NumPy Assignment– 6
Linear Algebra & Advanced Operations
Basic Questions
- Create two 1D arrays [1, 2, 3] and [4, 5, 6]. Perform dot product using np.dot().
- Create two 2D arrays of shape (2, 2) and perform matrix multiplication using np.dot().
- Perform matrix multiplication on the same (2, 2) arrays using np.matmul() and compare results with np.dot().
- Generate a (3, 3) identity matrix. Multiply it with a (3, 3) random integer matrix and show that the result is unchanged.
- Create a (2, 2) matrix [[4,7],[2,6]]. Compute its determinant using np.linalg.det().
- Check if the determinant of a (3, 3) singular matrix is 0.
- Create a (2, 2) matrix [[1,2],[3,4]]. Find its inverse using np.linalg.inv().
- Verify that multiplying a matrix with its inverse returns the identity matrix.

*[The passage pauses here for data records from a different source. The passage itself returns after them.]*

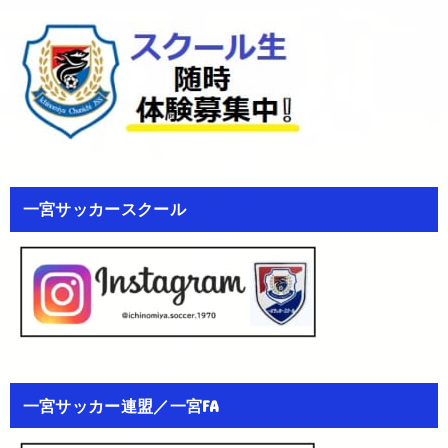
一宮サッカースクール
一宮サッカー連盟／一宮FA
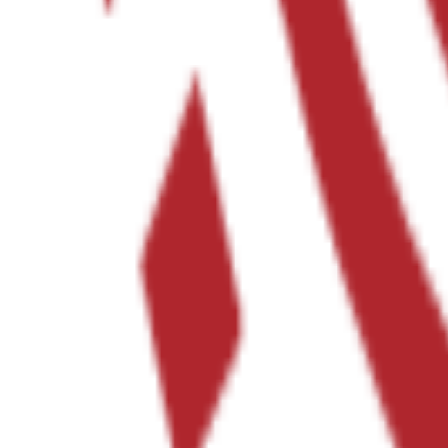
г и положения в обществе сестра и отец готовы продавать её тел
ыл воспользоваться ею на одну ночь, меняет правила игры.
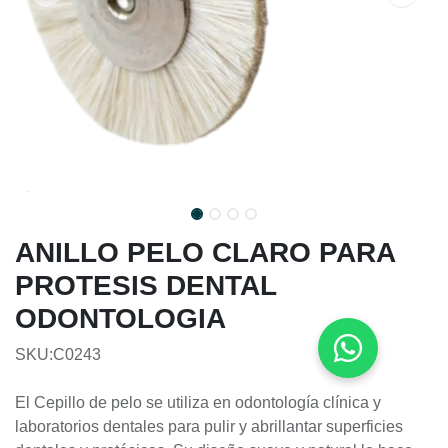
ANILLO PELO CLARO PARA
PROTESIS DENTAL
ODONTOLOGIA
SKU:C0243
El Cepillo de pelo se utiliza en odontología clínica y
laboratorios dentales para pulir y abrillantar superficies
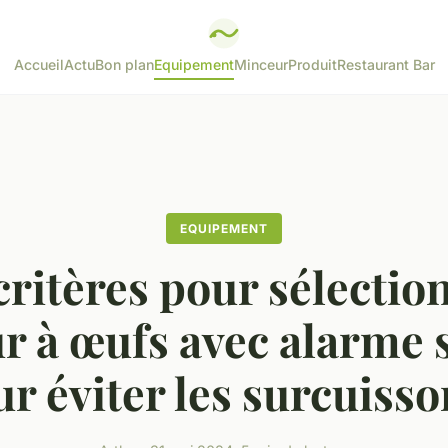
Accueil
Actu
Bon plan
Equipement
Minceur
Produit
Restaurant Bar
EQUIPEMENT
critères pour sélectio
r à œufs avec alarme 
r éviter les surcuiss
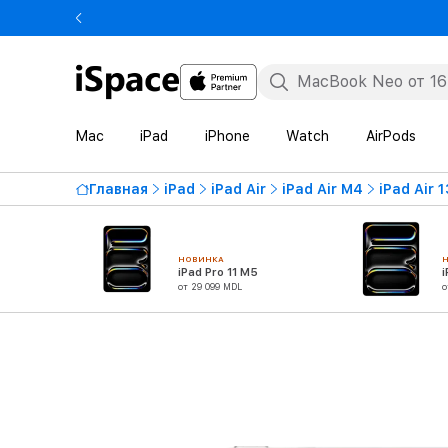
Mac
iPad
iPhone
Watch
AirPods
Главная
iPad
iPad Air
iPad Air M4
iPad Air 
НОВИНКА
iPad Pro 11 M5
i
от 29 099 MDL
о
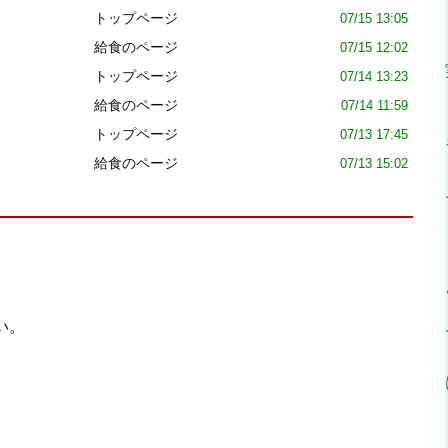
トップページ
07/15 13:05
給食のページ
07/15 12:02
トップページ
07/14 13:23
給食のページ
07/14 11:59
トップページ
07/13 17:45
給食のページ
07/13 15:02
い。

- Create a (3, 3) matrix and compute its eigenvalues and eigenvectors using np.linalg.eig().
- For the same (3, 3) matrix, verify the eigen decomposition property A*v = λ*v for one eigenvalue/eigenvector pair.
- Solve the system of equations:
2x + y = 5
x – y = 1
using np.linalg.solve().
- Solve the system:
3x + y + z = 1
2x + 4y + z = 2
x + y + 5z = 3
using np.linalg.solve().
- Create a vector [3,4]. Compute its L2 norm using np.linalg.norm().
- Compute the L1 norm of the vector [1,-2,3,-4].
- Create a (3,3) diagonal matrix and compute its Frobenius norm.
- Show that the norm of [0,0,0] is 0.
- Create a (2, 2) matrix and compute its determinant, then square root of determinant using np.sqrt().
- Perform dot product of two random vectors of size 5.
- Multiply two (3,3) matrices using the @ operator (matrix multiplication).
- Find eigenvalues of a diagonal matrix and show they are the diagonal elements.
Intermediate Questions
- Generate two (3,3) random matrices. Perform matrix multiplication with dot() and verify dimensions.
- Compare np.dot(), np.matmul(), and @ operator on the same matrices to confirm equivalence.
- Create a (4,4) random integer matrix and compute its determinant. Interpret the sign of the determinant.
- Show that determinant of a triangular matrix is equal to the product of its diagonal elements.
- Generate a (3,3) invertible matrix and compute its inverse. Multiply the result with the original to verify identity.
- Try computing the inverse of a singular matrix and handle the error with try/except.
- Generate a (4,4) random matrix and compute its eigenvalues and eigenvectors.
- Verify eigen decomposition for all eigenvalues by computing A*v and comparing with λ*v.
- Solve a linear system Ax = b where A is a (3,3) matrix and b is a vector of length 3.
- Solve a system of equations with a randomly generated (5,5) matrix and (5,) vector.
- Compute vector norms for [1,2,3] using L1, L2, and infinity norms.
- Compute the Frobenius norm of a (3,3) matrix and explain its meaning.
- Generate a (3,3) orthogonal matrix and verify A.T @ A = I.
- Check condition number of a (3,3) random matrix using np.linalg.cond().
- Verify that inverse of transpose equals transpose of inverse for a (2,2) invertible matrix.
- Solve for current in a simple electric circuit modeled as V = IR using np.linalg.solve() with random values.
- Compute determinant of covariance matrix of a (5,5) random dataset.
- Use eigenvalues to compute the trace of a (3,3) matrix and compare with np.trace().
- Find eigenvalues of a symmetric matrix and confirm they are real numbers.
- Compute and compare norms of the same vector under L1, L2, and L∞ norms.
Advanced Questions
- Generate a (10,10) random matrix. Compute its determinant and interpret whether the matrix is invertible.
- Create a (6,6) random invertible matrix. Compute its inverse and multiply back to verify identity.
- Compute eigen decomposition of a (5,5) random symmetric matrix and verify A = VΛV⁻¹.
- Write a program to solve 100 random linear systems Ax=b of size (10,10) and report how many were solvable.
- Compute L2 norms of 1000 random vectors of size 100 and store results in an array.
- Build a Gram matrix by computing dot products of 5 random vectors of size 5.
- Simulate PCA step: generate a (5,5) covariance matrix, compute eigenvalues and eigenvectors, and project onto top 2 components.
- Create a (4,4) Hilbert matrix, compute its determinant, inverse, and condition number; explain numerical instability.
- Generate a (3,3) random matrix, compute SVD using np.linalg.svd(), and compare with eigen decomposition.
- Benchmark performance: compare solving Ax=b using np.linalg.inv(A) @ b vs np.linalg.solve(A,b) for large random matrices and discuss efficiency.